– Хорошо! – рявкает четырнадцатая.
– Эх, хорошо… – ехидно тянет Горышич. – А Наценко небось думает: «Ну попадись ты мне, Горышич, на фронте!»
Наценко, закусив губу, опускает голову.
– Ишь застеснялся, голову опустил. Стыдно, да? А вот в самоволку ходить не стыдно?! – Старшина принимает стойку и зычно командует: – Курсант Наценко! Два шага вперед!
Наценко выходит из строя.
– За самовольный уход с территории училища объявляю двое суток ареста. Дежурный, после отбоя отобрать у Наценко ремень и поведешь на губу… Становись в строй, разгильдяй!
Наценко становится в строй. Лицо у него серее казарменной стены.
Горышич в глубокой задумчивости проходит с левого фланга на правый и, остановившись около Колупаева, берет его за пуговку.
– А вот и пуговку не начистил. Маленькую, крохотную пуговку… Такой здоровый парень… Кровь с молоком. И не хватило силы почистить. Да кому же ты такой нужен? Пуговку, малую пуговку не почистил… Нехорошо.
– Так точно, нехорошо, товарищ старшина, – орет Колупаев.
– Осознал?
– Так точно.
Горышич повернулся к Теленкову.
– Используй после отбоя… А я проверю.
Горышич потащился опять на левый фланг, но, дойдя только до середины, остановился. Горестно покачал головой.

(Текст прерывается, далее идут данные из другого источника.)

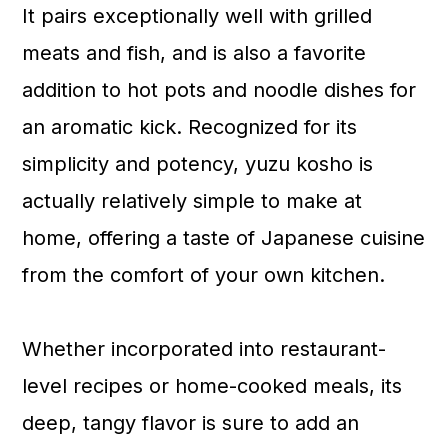
It pairs exceptionally well with grilled
meats and fish, and is also a favorite
addition to hot pots and noodle dishes for
an aromatic kick. Recognized for its
simplicity and potency, yuzu kosho is
actually relatively simple to make at
home, offering a taste of Japanese cuisine
from the comfort of your own kitchen.
Whether incorporated into restaurant-
level recipes or home-cooked meals, its
deep, tangy flavor is sure to add an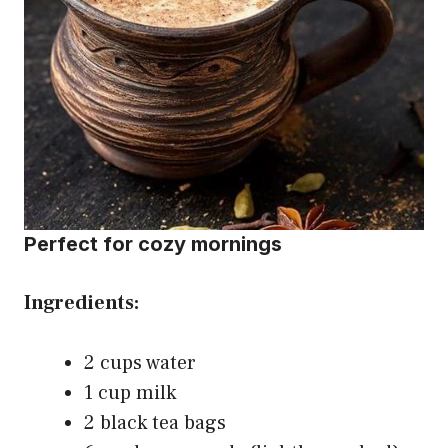
Perfect for cozy mornings
Ingredients:
2 cups water
1 cup milk
2 black tea bags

– Как нянька Арина Родионовна, хлопочу я об вас… А вы как ко мне относитесь? Эх, не цените вы своего старшину.
– Ценим, – гаркает батарея.
– И Малешкин ценит? – спрашивает старшина и ехидно прищуривается.

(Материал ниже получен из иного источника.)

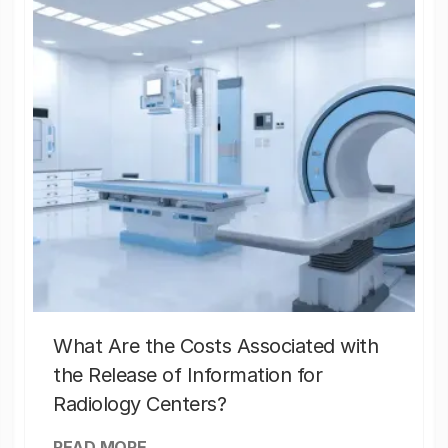
What Are the Costs Associated with
the Release of Information for
Radiology Centers?
READ MORE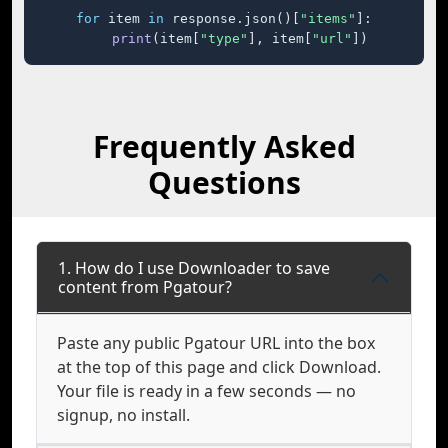
for
 item 
in
 response.json()[
"items"
]:

print
(item[
"type"
], item[
"url"
])
Frequently Asked
Questions
1. How do I use Downloader to save
content from Pgatour?
Paste any public Pgatour URL into the box
at the top of this page and click Download.
Your file is ready in a few seconds — no
signup, no install.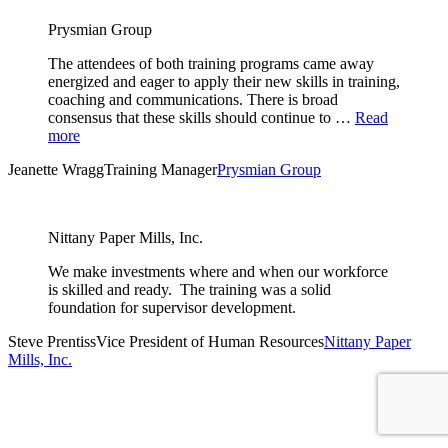
Prysmian Group
The attendees of both training programs came away
energized and eager to apply their new skills in training,
coaching and communications. There is broad
consensus that these skills should continue to …
Read
more
Jeanette Wragg
Training Manager
Prysmian Group
Nittany Paper Mills, Inc.
We make investments where and when our workforce
is skilled and ready. The training was a solid
foundation for supervisor development.
Steve Prentiss
Vice President of Human Resources
Nittany Paper
Mills, Inc.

– Ценю, товарищ старшина, – кричит Малешкин.
– А зачем в столовой на пилотке сидел? Не стыдно?
Пухлые губы Малешкина выпятились и затрепыхались.
– Эх, – сказал Горышич и поманил пальцем дежурного. – Чтоб Малешкин уборную языком вылизал… – Он посмотрел на часы, вынул из кармана список батареи.
– Афонин?
– Я! – крикнул Афонин.
– Бирулин?
– Я!
Последним «я» крикнул Птоломей… После поверки Горышич сообщил курсантам приятную, как он выразился, весть, что с утра, сразу же после завтрака, четырнадцатая батарея с песнями отправится в подсобное хозяйство. Первый и второй взвод – полоть просо; третий и четвертый – строить свинарники.
Эта весть обрадовала только дежурного и его дневальных. Остальные в душе обозвали старшину Змеем Горынычем…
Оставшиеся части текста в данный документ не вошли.